Btw, I want to retrieve all the class in android sdk (it does not means the android APIs used by an application, but all the APIs in android.jar which is loaded by Options.v().set_android_jars() function). Firstly, I generate an almost blank apk with only onCreate() function, then I use Flowdroid to analyze it. I try to get all the classes by using Scene.v().getClasses() after Scene.v().loadNecessaryClasses() has been executed, but unfortunately the classes I get do not cover all the classes in android.jar. Does it means that loadNecessaryClasses() only loads parts of the APIs in android.jar?

[StevenArzt]

If you just want to enumerate all the Android API methods in the android.jar file, why don't you just run Soot on the JAR alone as a normal Java library? You don't need the Dalvik frontend in this case since you are only interested in the library which is pure Java.

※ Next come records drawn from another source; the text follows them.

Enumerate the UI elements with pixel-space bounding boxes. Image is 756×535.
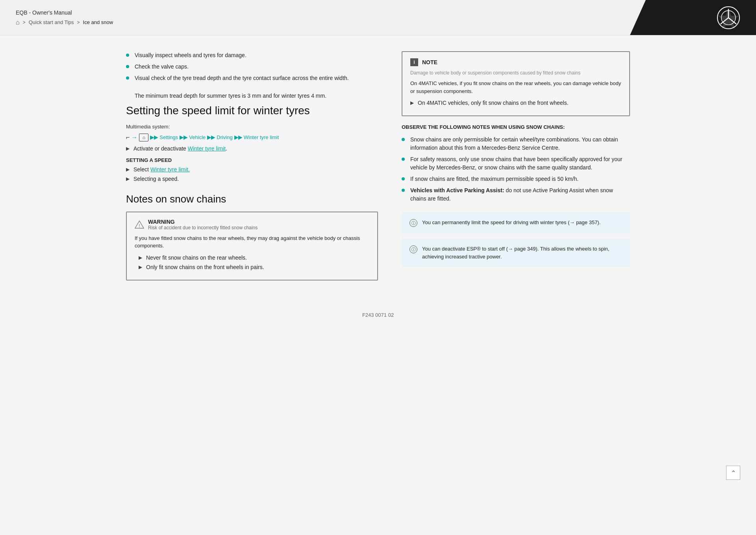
left-column: Visually inspect wheels and tyres for da… — [126, 51, 402, 288]
bullet-dot — [402, 138, 405, 141]
arrow-icon: ▶ — [126, 146, 130, 151]
warning-bullet2: ▶ Only fit snow chains on the front whee… — [139, 264, 369, 270]
bullet-dot — [126, 54, 129, 57]
svg-text:!: ! — [139, 223, 140, 228]
mercedes-logo — [717, 6, 740, 30]
note-icon: i — [410, 58, 418, 66]
observe-bullet4-text: Vehicles with Active Parking Assist: do … — [410, 186, 630, 203]
breadcrumb-sep2: > — [77, 20, 80, 25]
vehicle-link[interactable]: Vehicle — [189, 134, 206, 140]
observe-bullet4-bold: Vehicles with Active Parking Assist: — [410, 187, 504, 193]
right-column: i NOTE Damage to vehicle body or suspens… — [402, 51, 630, 288]
breadcrumb-sep1: > — [23, 20, 26, 25]
bullet-text: Visually inspect wheels and tyres for da… — [135, 51, 246, 59]
info-circle-icon: ⓘ — [410, 219, 417, 227]
multimedia-label: Multimedia system: — [126, 124, 378, 130]
bullet-dot — [126, 76, 129, 80]
bullet-dot — [402, 189, 405, 192]
selecting-speed-bullet: ▶ Selecting a speed. — [126, 176, 378, 182]
double-arrow4: ▶▶ — [234, 134, 242, 140]
driving-link[interactable]: Driving — [217, 134, 232, 140]
info-box1: ⓘ You can permanently limit the speed fo… — [402, 212, 630, 233]
footer-code: F243 0071 02 — [362, 312, 394, 318]
sub-text: The minimum tread depth for summer tyres… — [135, 92, 378, 100]
warning-header: ! WARNING Risk of accident due to incorr… — [135, 219, 369, 230]
list-item: If snow chains are fitted, the maximum p… — [402, 175, 630, 183]
observe-heading: OBSERVE THE FOLLOWING NOTES WHEN USING S… — [402, 124, 630, 130]
select-winter-link[interactable]: Winter tyre limit. — [150, 166, 190, 173]
arrow-icon: ▶ — [410, 100, 414, 106]
header-left: EQB - Owner's Manual ⌂ > Quick start and… — [0, 0, 630, 35]
nav-path: ⌐ → ▶▶ Settings ▶▶ Vehicle ▶▶ Driving ▶▶… — [126, 134, 378, 141]
select-bullet: ▶ Select Winter tyre limit. — [126, 166, 378, 173]
breadcrumb-item1[interactable]: Quick start and Tips — [29, 19, 74, 25]
note-header: i NOTE — [410, 58, 621, 66]
note-title: NOTE — [422, 59, 437, 65]
bullet-text: Visual check of the tyre tread depth and… — [135, 74, 349, 82]
winter-tyre-limit-link[interactable]: Winter tyre limit — [244, 134, 279, 140]
arrow-icon: ▶ — [126, 176, 130, 182]
arrow-icon: ▶ — [139, 264, 142, 270]
observe-bullet2-text: For safety reasons, only use snow chains… — [410, 155, 630, 172]
info-box1-text: You can permanently limit the speed for … — [422, 219, 600, 227]
list-item: Vehicles with Active Parking Assist: do … — [402, 186, 630, 203]
nav-arrow1: → — [131, 134, 137, 141]
breadcrumb: ⌂ > Quick start and Tips > Ice and snow — [16, 19, 614, 26]
note-subtitle: Damage to vehicle body or suspension com… — [410, 70, 621, 76]
warning-title-area: WARNING Risk of accident due to incorrec… — [148, 219, 258, 230]
info-circle-icon: ⓘ — [410, 245, 417, 253]
info-box2-text: You can deactivate ESP® to start off (→ … — [422, 245, 622, 260]
list-item: For safety reasons, only use snow chains… — [402, 155, 630, 172]
list-item: Visually inspect wheels and tyres for da… — [126, 51, 378, 59]
warning-subtitle: Risk of accident due to incorrectly fitt… — [148, 225, 258, 230]
info-box2: ⓘ You can deactivate ESP® to start off (… — [402, 239, 630, 267]
list-item: Check the valve caps. — [126, 63, 378, 71]
home-icon[interactable]: ⌂ — [16, 19, 20, 26]
warning-bullet1-text: Never fit snow chains on the rear wheels… — [146, 254, 247, 261]
observe-bullet-list: Snow chains are only permissible for cer… — [402, 136, 630, 203]
warning-triangle-icon: ! — [135, 220, 144, 229]
activate-text: Activate or deactivate Winter tyre limit… — [133, 145, 227, 152]
scroll-top-button[interactable]: ⌃ — [726, 466, 740, 480]
manual-title: EQB - Owner's Manual — [16, 9, 614, 16]
list-item: Visual check of the tyre tread depth and… — [126, 74, 378, 82]
settings-link[interactable]: Settings — [159, 134, 178, 140]
observe-bullet1-text: Snow chains are only permissible for cer… — [410, 136, 630, 152]
note-body: On 4MATIC vehicles, if you fit snow chai… — [410, 80, 621, 95]
warning-body: If you have fitted snow chains to the re… — [135, 234, 369, 250]
selecting-speed-text: Selecting a speed. — [133, 176, 179, 182]
header: EQB - Owner's Manual ⌂ > Quick start and… — [0, 0, 756, 35]
activate-bullet: ▶ Activate or deactivate Winter tyre lim… — [126, 145, 378, 152]
setting-speed-heading: SETTING A SPEED — [126, 157, 378, 163]
list-item: Snow chains are only permissible for cer… — [402, 136, 630, 152]
warning-bullets: ▶ Never fit snow chains on the rear whee… — [139, 254, 369, 270]
warning-bullet1: ▶ Never fit snow chains on the rear whee… — [139, 254, 369, 261]
warning-bullet2-text: Only fit snow chains on the front wheels… — [146, 264, 264, 270]
double-arrow2: ▶▶ — [180, 134, 187, 140]
intro-bullet-list: Visually inspect wheels and tyres for da… — [126, 51, 378, 82]
main-content: Visually inspect wheels and tyres for da… — [102, 35, 654, 304]
note-box: i NOTE Damage to vehicle body or suspens… — [402, 51, 630, 116]
bullet-text: Check the valve caps. — [135, 63, 189, 71]
double-arrow1: ▶▶ — [150, 134, 158, 140]
footer: F243 0071 02 — [0, 304, 756, 326]
note-bullet: ▶ On 4MATIC vehicles, only fit snow chai… — [410, 100, 621, 106]
observe-bullet3-text: If snow chains are fitted, the maximum p… — [410, 175, 578, 183]
section1-heading: Setting the speed limit for winter tyres — [126, 104, 378, 117]
warning-box: ! WARNING Risk of accident due to incorr… — [126, 212, 378, 281]
arrow-icon: ▶ — [126, 167, 130, 172]
double-arrow3: ▶▶ — [207, 134, 215, 140]
section2-heading: Notes on snow chains — [126, 193, 378, 205]
note-bullet-text: On 4MATIC vehicles, only fit snow chains… — [418, 100, 569, 106]
home-nav-icon[interactable] — [139, 134, 148, 141]
bullet-dot — [402, 177, 405, 180]
bullet-dot — [402, 158, 405, 161]
warning-title: WARNING — [148, 219, 258, 225]
header-logo-area — [630, 0, 756, 35]
arrow-icon: ▶ — [139, 255, 142, 260]
breadcrumb-current: Ice and snow — [83, 19, 113, 25]
bullet-dot — [126, 65, 129, 68]
select-text: Select Winter tyre limit. — [133, 166, 190, 173]
winter-limit-link[interactable]: Winter tyre limit — [188, 145, 226, 152]
nav-turn-symbol: ⌐ — [126, 134, 130, 141]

Just put it in the process-dir and change the src-prec to Java classes.

[gianlucascoccia]

I would like to do the exact opposite, find all classes that call a method in android.support.v4.app.ActivityCompat. Still, it seems to me that soot does not list this class neither in Scene.v().getLibraryClasses() or Scene.v().getApplicationClasses() .
Any way I can fix this?
@StevenArzt

[pavanupb]

@njupt-moon Please re-open if this is still relevant.